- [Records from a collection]
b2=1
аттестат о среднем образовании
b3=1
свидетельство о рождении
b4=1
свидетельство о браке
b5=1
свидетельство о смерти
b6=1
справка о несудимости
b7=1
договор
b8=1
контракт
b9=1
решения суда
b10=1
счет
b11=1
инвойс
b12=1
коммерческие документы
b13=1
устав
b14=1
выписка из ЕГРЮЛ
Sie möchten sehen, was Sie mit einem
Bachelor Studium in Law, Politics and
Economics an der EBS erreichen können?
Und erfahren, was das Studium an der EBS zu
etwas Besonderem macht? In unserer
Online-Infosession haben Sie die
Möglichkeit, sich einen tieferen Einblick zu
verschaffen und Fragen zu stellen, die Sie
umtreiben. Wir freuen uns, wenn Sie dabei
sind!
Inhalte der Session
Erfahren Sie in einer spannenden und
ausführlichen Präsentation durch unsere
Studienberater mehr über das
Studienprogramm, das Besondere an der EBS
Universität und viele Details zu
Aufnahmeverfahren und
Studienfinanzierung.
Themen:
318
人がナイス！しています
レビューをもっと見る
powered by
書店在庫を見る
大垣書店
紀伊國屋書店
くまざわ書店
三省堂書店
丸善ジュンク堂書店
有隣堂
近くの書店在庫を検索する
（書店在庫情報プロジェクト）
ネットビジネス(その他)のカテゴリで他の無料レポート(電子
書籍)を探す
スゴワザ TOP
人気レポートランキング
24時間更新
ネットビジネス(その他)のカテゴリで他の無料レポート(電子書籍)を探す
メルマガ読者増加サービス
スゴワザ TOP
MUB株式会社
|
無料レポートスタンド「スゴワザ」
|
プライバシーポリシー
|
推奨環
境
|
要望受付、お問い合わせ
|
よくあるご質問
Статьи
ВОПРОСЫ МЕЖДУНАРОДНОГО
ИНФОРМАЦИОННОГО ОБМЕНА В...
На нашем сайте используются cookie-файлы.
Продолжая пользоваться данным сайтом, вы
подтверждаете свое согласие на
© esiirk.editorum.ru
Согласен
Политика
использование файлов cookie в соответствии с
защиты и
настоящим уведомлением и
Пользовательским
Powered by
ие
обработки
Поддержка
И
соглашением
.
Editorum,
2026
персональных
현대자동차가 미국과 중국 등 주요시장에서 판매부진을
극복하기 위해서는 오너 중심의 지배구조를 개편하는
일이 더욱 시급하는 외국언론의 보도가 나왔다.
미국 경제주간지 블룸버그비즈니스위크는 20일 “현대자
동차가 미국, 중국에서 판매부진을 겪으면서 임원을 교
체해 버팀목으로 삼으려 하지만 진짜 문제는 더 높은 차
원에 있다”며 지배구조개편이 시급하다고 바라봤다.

--

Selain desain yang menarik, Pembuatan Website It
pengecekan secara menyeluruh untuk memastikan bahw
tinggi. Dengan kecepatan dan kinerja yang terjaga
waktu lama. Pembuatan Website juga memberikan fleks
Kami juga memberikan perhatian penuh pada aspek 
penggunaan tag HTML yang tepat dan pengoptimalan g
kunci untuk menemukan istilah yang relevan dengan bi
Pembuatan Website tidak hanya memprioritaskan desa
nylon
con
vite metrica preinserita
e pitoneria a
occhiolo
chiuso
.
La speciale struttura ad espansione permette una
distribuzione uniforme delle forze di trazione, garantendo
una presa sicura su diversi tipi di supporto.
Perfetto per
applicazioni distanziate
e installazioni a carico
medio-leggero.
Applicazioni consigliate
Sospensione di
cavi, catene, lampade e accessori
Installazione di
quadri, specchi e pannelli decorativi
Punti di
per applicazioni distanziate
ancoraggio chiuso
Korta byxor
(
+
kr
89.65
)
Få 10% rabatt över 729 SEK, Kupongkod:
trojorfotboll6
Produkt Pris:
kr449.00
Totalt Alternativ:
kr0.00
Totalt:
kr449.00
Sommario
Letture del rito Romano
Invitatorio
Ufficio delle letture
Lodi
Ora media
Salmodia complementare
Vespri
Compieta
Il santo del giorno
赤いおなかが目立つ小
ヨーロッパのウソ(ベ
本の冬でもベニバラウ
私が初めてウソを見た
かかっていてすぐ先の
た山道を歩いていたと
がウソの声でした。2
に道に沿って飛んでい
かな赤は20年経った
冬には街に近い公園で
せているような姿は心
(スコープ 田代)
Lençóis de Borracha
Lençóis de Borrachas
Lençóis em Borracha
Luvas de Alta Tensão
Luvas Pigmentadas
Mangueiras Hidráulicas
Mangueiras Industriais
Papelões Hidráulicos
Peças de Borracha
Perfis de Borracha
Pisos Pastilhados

- [WHAT YOU NEED TO DO] Given the data above, transcribe exactly the lines from the one containing "справка о несудимости" down to the one containing "ВОПРОСЫ МЕЖДУНАРОДНОГО", and no others.

- [RESULT]
справка о несудимости
b7=1
договор
b8=1
контракт
b9=1
решения суда
b10=1
счет
b11=1
инвойс
b12=1
коммерческие документы
b13=1
устав
b14=1
выписка из ЕГРЮЛ
Sie möchten sehen, was Sie mit einem
Bachelor Studium in Law, Politics and
Economics an der EBS erreichen können?
Und erfahren, was das Studium an der EBS zu
etwas Besonderem macht? In unserer
Online-Infosession haben Sie die
Möglichkeit, sich einen tieferen Einblick zu
verschaffen und Fragen zu stellen, die Sie
umtreiben. Wir freuen uns, wenn Sie dabei
sind!
Inhalte der Session
Erfahren Sie in einer spannenden und
ausführlichen Präsentation durch unsere
Studienberater mehr über das
Studienprogramm, das Besondere an der EBS
Universität und viele Details zu
Aufnahmeverfahren und
Studienfinanzierung.
Themen:
318
人がナイス！しています
レビューをもっと見る
powered by
書店在庫を見る
大垣書店
紀伊國屋書店
くまざわ書店
三省堂書店
丸善ジュンク堂書店
有隣堂
近くの書店在庫を検索する
（書店在庫情報プロジェクト）
ネットビジネス(その他)のカテゴリで他の無料レポート(電子
書籍)を探す
スゴワザ TOP
人気レポートランキング
24時間更新
ネットビジネス(その他)のカテゴリで他の無料レポート(電子書籍)を探す
メルマガ読者増加サービス
スゴワザ TOP
MUB株式会社
|
無料レポートスタンド「スゴワザ」
|
プライバシーポリシー
|
推奨環
境
|
要望受付、お問い合わせ
|
よくあるご質問
Статьи
ВОПРОСЫ МЕЖДУНАРОДНОГО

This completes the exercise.